UNST 242C Leading Social Change - Dardis: Get Started
Get to Know Your Topic - Background Information
Before you start searching for sources, you need to know the nuts and bolts of your topic. Background information will help you:
- Understand the basic elements of your topic
- Narrow and focus your research question
- Determine relevant keywords and search terms
- Plan your research
Background research can take many forms, such as general googling or reading a wikipedia article. However, subject encyclopedias are trustworthy, academic sources written by experts on the subject. Subject encyclopedia entries, or articles, also include a list of references, or further reading on the subject, that you can also use for your research.
Search subject encyclopedias at Portland State University Library
There are multiple ways to describe one idea or object. Watch this 2 minute video about the importance of synonyms in searching.
Questions to Ask About Your Topic
As you start doing general reading to get an overview of your topic, here are some questions you may want to answer in your note-taking:
- What interests me about this topic?
- What questions do I have about this topic?
- Who is affected by this?
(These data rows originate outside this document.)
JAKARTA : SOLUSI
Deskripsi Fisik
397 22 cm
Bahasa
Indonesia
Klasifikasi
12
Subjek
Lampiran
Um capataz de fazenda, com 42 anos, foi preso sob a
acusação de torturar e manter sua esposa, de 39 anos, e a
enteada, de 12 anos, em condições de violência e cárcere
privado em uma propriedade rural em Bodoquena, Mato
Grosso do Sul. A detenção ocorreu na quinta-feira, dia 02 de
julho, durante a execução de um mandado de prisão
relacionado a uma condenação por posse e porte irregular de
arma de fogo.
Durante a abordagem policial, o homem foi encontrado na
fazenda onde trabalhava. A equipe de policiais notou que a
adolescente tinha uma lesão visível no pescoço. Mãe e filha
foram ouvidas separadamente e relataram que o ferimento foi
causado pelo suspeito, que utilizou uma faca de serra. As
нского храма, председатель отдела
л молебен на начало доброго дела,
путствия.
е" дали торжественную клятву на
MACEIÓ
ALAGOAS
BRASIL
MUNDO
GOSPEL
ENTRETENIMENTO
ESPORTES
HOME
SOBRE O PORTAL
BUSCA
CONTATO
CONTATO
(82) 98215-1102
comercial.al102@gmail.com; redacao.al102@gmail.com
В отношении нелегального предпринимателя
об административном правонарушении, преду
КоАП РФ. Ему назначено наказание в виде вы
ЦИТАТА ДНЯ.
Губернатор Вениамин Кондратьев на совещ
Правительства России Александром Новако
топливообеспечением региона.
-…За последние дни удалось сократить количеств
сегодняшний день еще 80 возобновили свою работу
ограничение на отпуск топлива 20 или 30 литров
Who cares about this?
- What are the major issues involved in this topic? Are there particular controversies or viewpoints of note?
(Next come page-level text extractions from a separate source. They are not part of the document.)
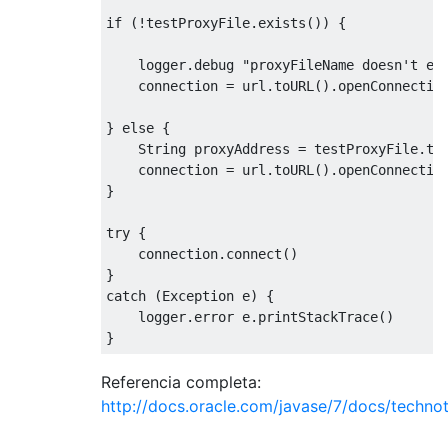
if
(!
testProxyFile
.
exists
())
{
    logger
.
debug 
"proxyFileName doesn't ex
    connection 
=
 url
.
toURL
().
openConnectio
}
else
{
String
 proxyAddress 
=
 testProxyFile
.
tex
    connection 
=
 url
.
toURL
().
openConnectio
}
try
{
    connection
.
connect
()
}
catch
(
Exception
 e
)
{
    logger
.
error e
.
printStackTrace
()
}
Referencia completa:
http://docs.oracle.com/javase/7/docs/technot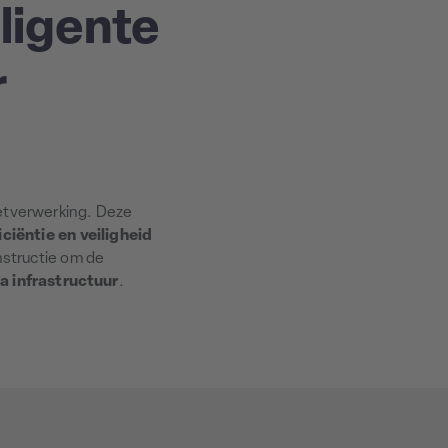
lligente
r
letverwerking. Deze
ciëntie en veiligheid
nstructie om de
a infrastructuur
.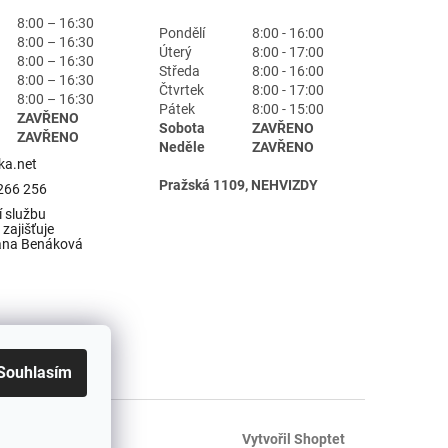
8:00 – 16:30
Pondělí
8:00 - 16:00
8:00 – 16:30
Úterý
8:00 - 17:00
8:00 – 16:30
Středa
8:00 - 16:00
8:00 – 16:30
Čtvrtek
8:00 - 17:00
8:00 – 16:30
Pátek
8:00 - 15:00
ZAVŘENO
Sobota
ZAVŘENO
ZAVŘENO
Neděle
ZAVŘENO
ka.net
Pražská 1109, NEHVIZDY
266 256
 službu
zajišťuje
ana Benáková
Souhlasím
Vytvořil Shoptet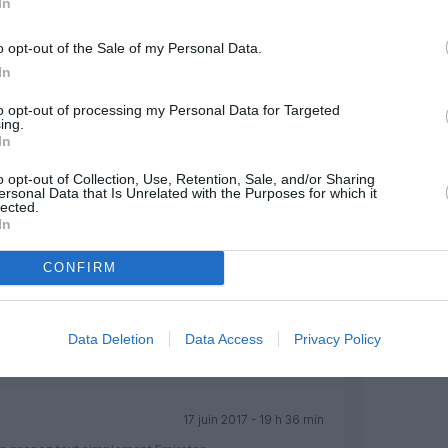
In
o opt-out of the Sale of my Personal Data.
Facebook
Twitter
Pinterest
LinkedIn
Email
Print
In
to opt-out of processing my Personal Data for Targeted
ing.
MENTAIRE(S)
In
o opt-out of Collection, Use, Retention, Sale, and/or Sharing
ersonal Data that Is Unrelated with the Purposes for which it
17 juin 2017 - 10 h 33 min
lected.
In
le Dreamliner d’AF. pourquoi ?? Pourquoi
 ??
RÉPONDRE
CONFIRM
17 juin 2017 - 11 h 32 min
Data Deletion
Data Access
Privacy Policy
estion…
RÉPONDRE
17 juin 2017 - 19 h 36 min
- What key terms describe this topic or are there organizations or people I should be aware of?
Scholarly subject encyclopedias provide background information about specific topics. Entries or articles, written by scholars or subject experts, include bibliographies or suggested readings that will lead to more information on your topic.
You can use subject encyclopedias to identify keywords for your research in the humanities, social sciences, and sciences.